### [TASK DESCRIPTION]
Copy the lines running from the one that contains "Read More [More on Sobre" to the end of the entries below, exactly and with no pictures.

### [Recorded data]
┌──
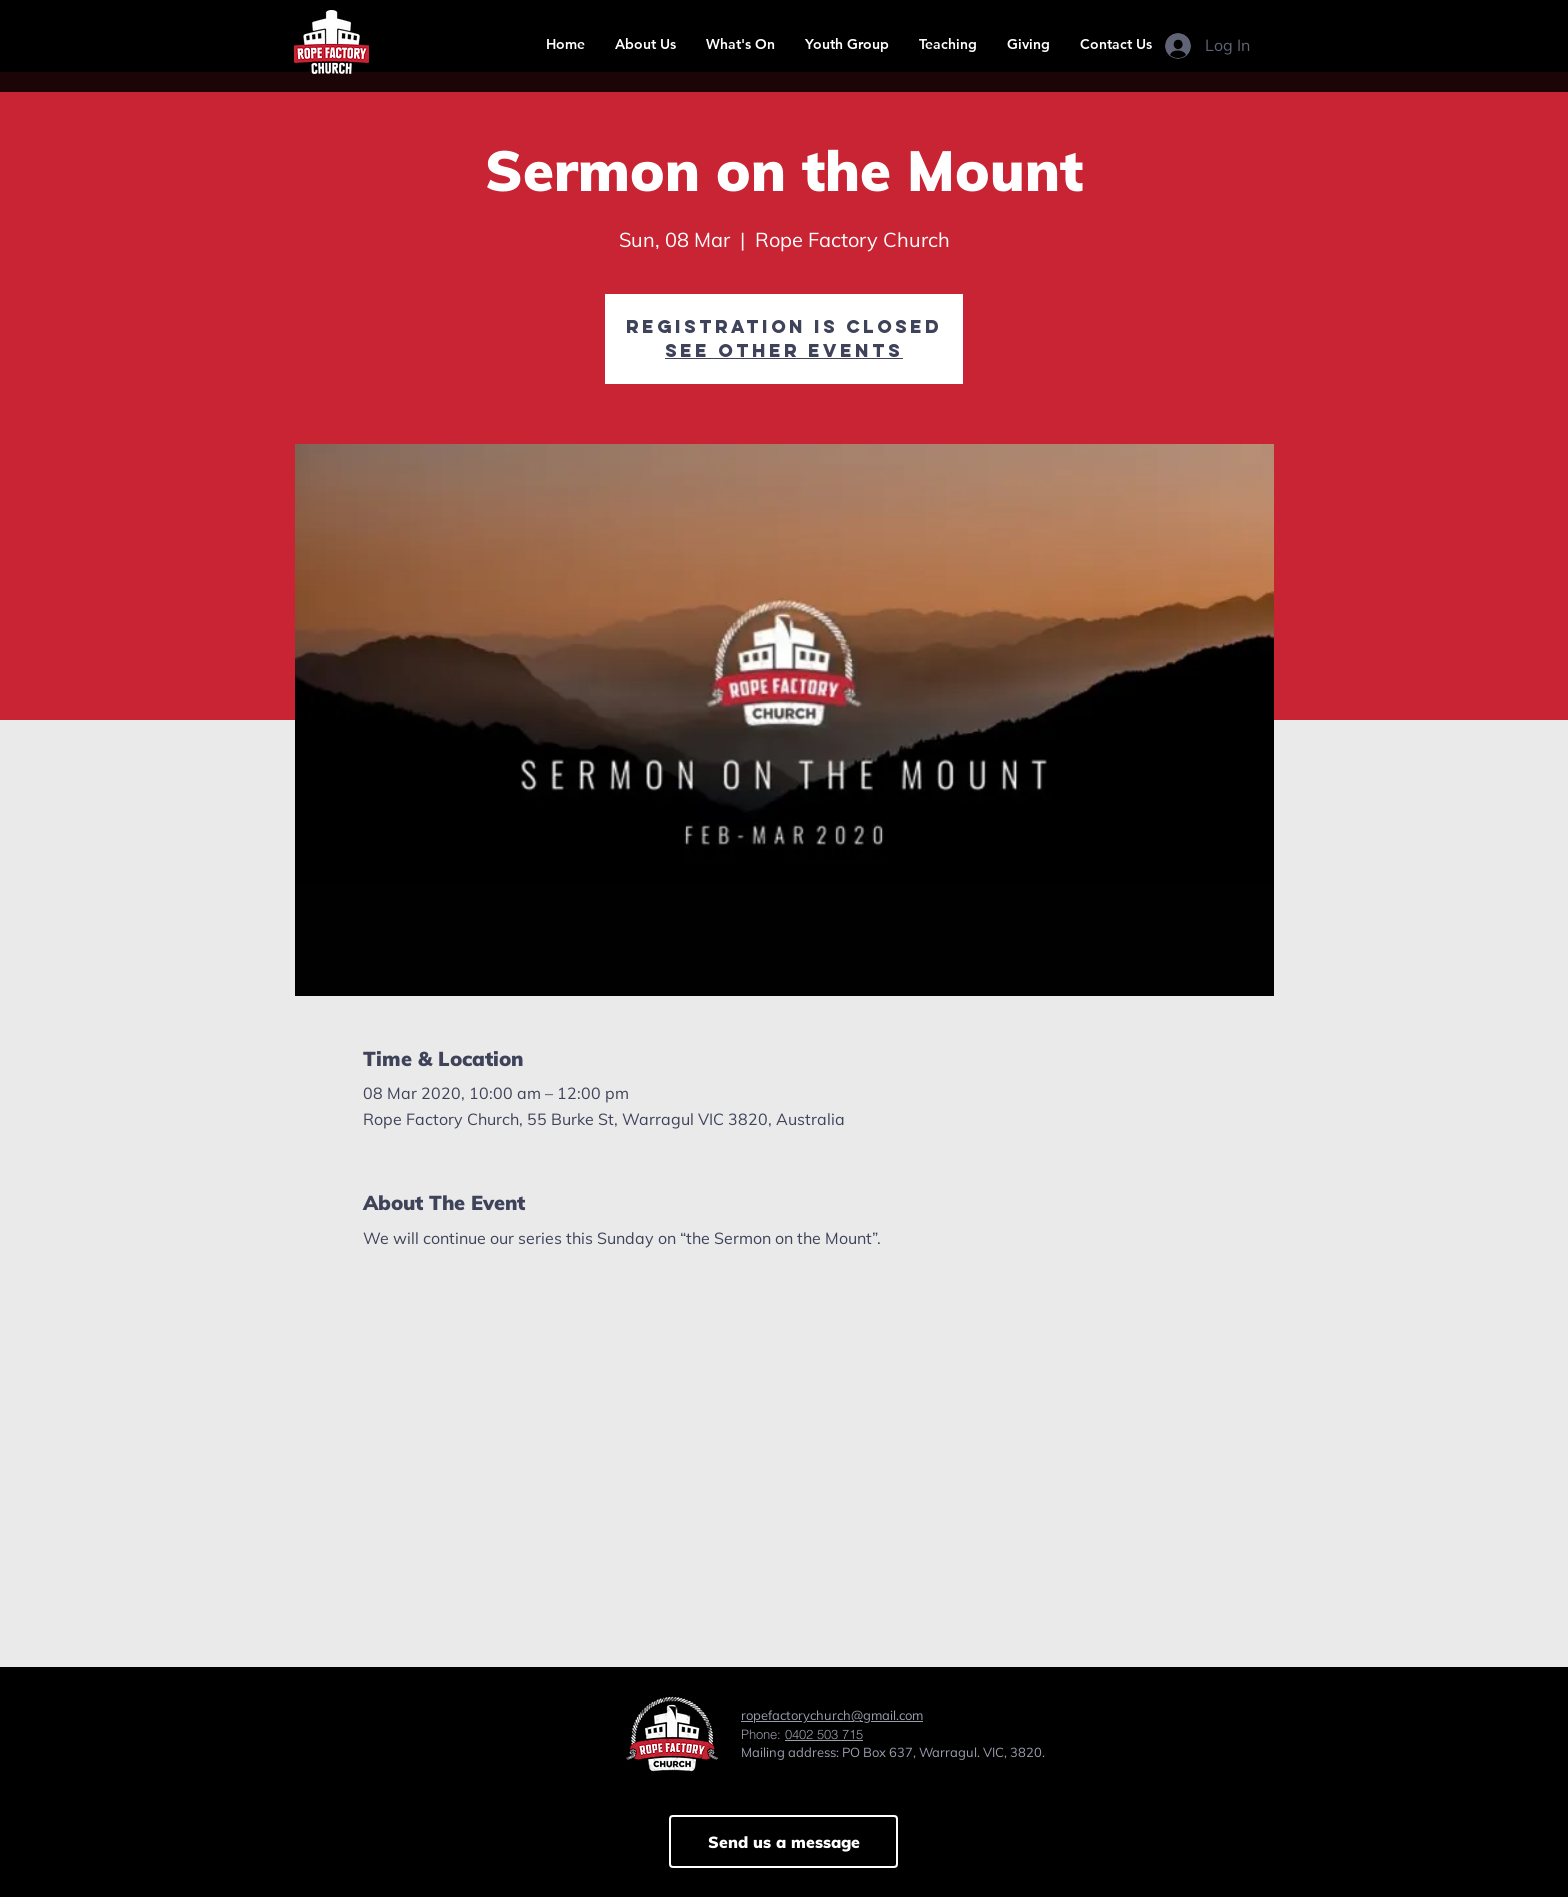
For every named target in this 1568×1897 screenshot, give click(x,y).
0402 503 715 (824, 1734)
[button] (645, 44)
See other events (784, 350)
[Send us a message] (783, 1841)
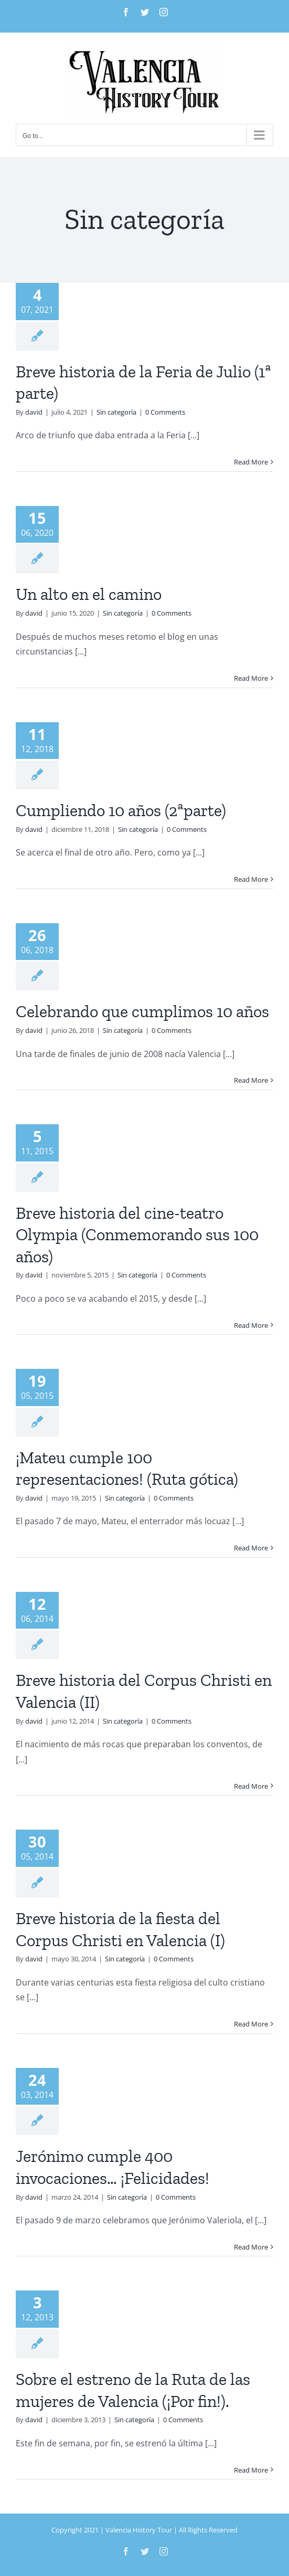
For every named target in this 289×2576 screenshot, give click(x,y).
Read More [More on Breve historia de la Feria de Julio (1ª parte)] (251, 462)
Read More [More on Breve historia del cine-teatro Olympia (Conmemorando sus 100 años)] (251, 1325)
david (33, 412)
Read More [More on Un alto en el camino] (251, 678)
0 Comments (165, 412)
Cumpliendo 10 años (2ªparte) (121, 810)
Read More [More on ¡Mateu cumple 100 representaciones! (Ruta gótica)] (251, 1548)
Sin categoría (116, 412)
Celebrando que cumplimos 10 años (142, 1011)
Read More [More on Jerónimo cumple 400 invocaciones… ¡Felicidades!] (251, 2247)
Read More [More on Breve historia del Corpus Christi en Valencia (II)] (251, 1786)
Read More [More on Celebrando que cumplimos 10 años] (251, 1080)
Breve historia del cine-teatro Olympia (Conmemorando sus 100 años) (137, 1234)
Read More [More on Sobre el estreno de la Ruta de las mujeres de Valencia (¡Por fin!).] (251, 2470)
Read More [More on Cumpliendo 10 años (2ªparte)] (251, 879)
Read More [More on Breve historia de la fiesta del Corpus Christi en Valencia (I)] (251, 2024)
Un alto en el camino (89, 594)
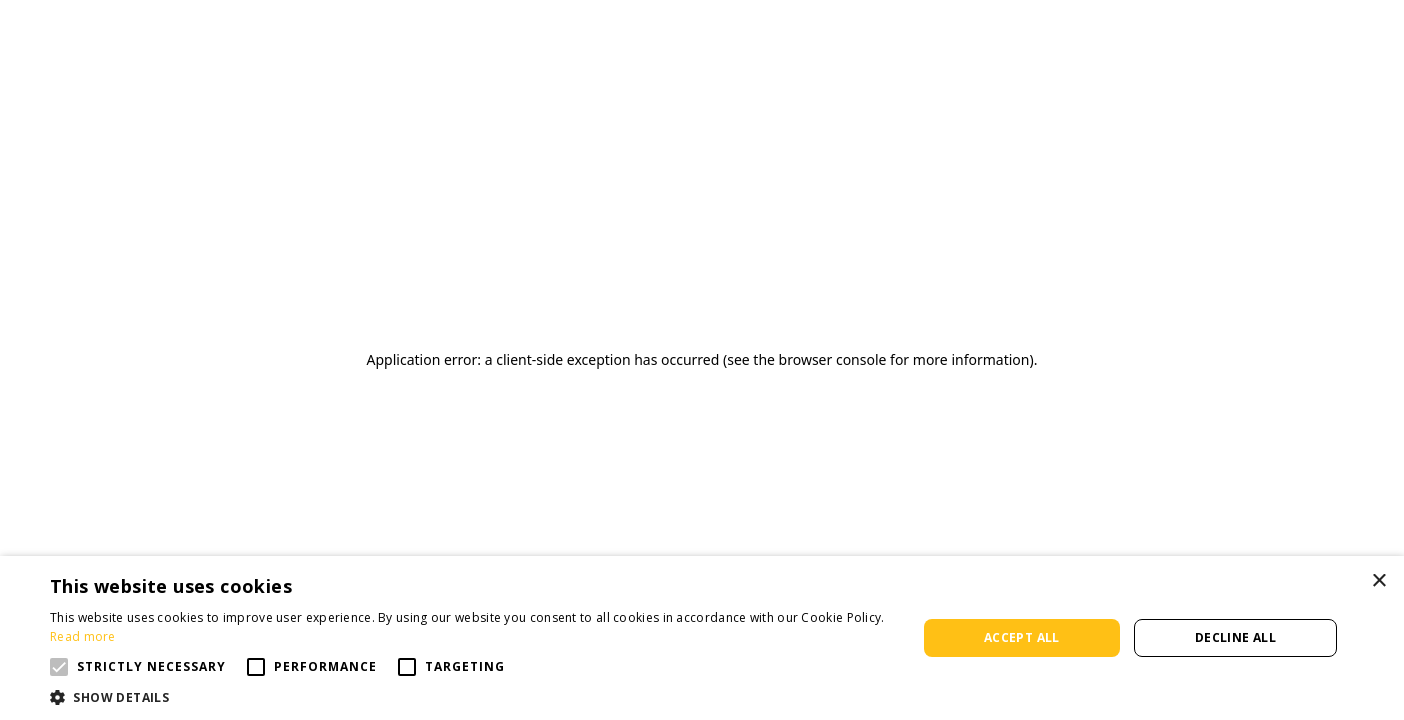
└──
### [RESPONSE BELOW]
Read More [More on Sobre el estreno de la Ruta de las mujeres de Valencia (¡Por fin!).] (251, 2470)
Read More [More on Cumpliendo 10 años (2ªparte)] (251, 879)
Read More [More on Breve historia de la fiesta del Corpus Christi en Valencia (I)] (251, 2024)
Un alto en el camino (89, 594)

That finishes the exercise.